Database Sharding: Cost vs. Performance

Sharding can boost database performance, but it comes with trade-offs. Before diving in, consider this: sharding increases system complexity, operational overhead, and costs. It’s not a first option – opt for vertical scaling or other optimizations first. But when scaling horizontally becomes unavoidable, choosing the right sharding strategy matters.

Key Takeaways:

  • Hash-based Sharding: Balances write-heavy workloads but struggles with range queries. Costs can rise due to scatter-gather operations and resharding challenges.
  • Range-based Sharding: Great for range queries but prone to hotspots with sequential keys. Manual rebalancing is often required.
  • Directory-based Sharding: Provides flexibility for data placement but adds dependency on a lookup service, increasing complexity.

Quick Comparison:

Strategy Best For Challenges Costs
Hash-based High write volumes Poor range query performance Moderate, with added logic
Range-based Range-heavy queries Hotspots from sequential keys Lower, but uneven scaling
Directory-based Customizable workloads Dependency on lookup service High, due to added overhead

Sharding is a one-way decision – reverse migrations are risky and expensive. Use it only after exhausting simpler scaling methods.

Sharding Strategies Explained: Database Partitioning for Scalability

1. Hash-based Sharding

When it comes to sharding strategies, balancing cost and performance is key. Hash-based sharding offers predictable data placement but brings along operational challenges.

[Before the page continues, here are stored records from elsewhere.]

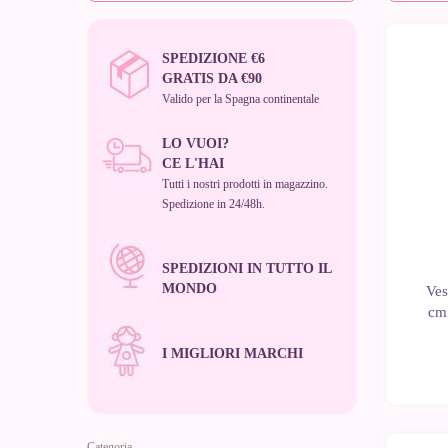
SPEDIZIONE €6
GRATIS DA €90
Valido per la Spagna continentale
LO VUOI?
CE L'HAI
Tutti i nostri prodotti in magazzino.
Spedizione in 24/48h.
SPEDIZIONI IN TUTTO IL
MONDO
Ves
cm
I MIGLIORI MARCHI
Categoria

In this method, a hash function is applied to a shard key (like user_id), and records are assigned using modulo arithmetic:

shard_number = hash(shard_key) % number_of_shards

This approach ensures deterministic routing without needing a lookup table.

Performance Gains

One major benefit of hash-based sharding is its ability to evenly distribute write operations. By separating data placement from natural ordering (like timestamps or sequential IDs), it avoids overloading any single shard. Point lookups are quick since the router can calculate the target shard directly, keeping read latency low.

However, this comes at a cost for range queries. Hashing destroys data locality, meaning queries spanning a range of values must be broadcast to all shards and then combined. This scatter-gather process can add 15–25 ms to the p99 tail latency for each additional shard involved. The overall query performance depends on the slowest shard’s response time.

Infrastructure Costs

Using multiple smaller instances can save on raw compute costs – 20 smaller instances cost 47% less than a single high-end server. But when you factor in proxies, monitoring, and backups, total monthly costs end up being 31% higher. Horizontally scaled systems also tend to experience 3.5× more production incidents per month.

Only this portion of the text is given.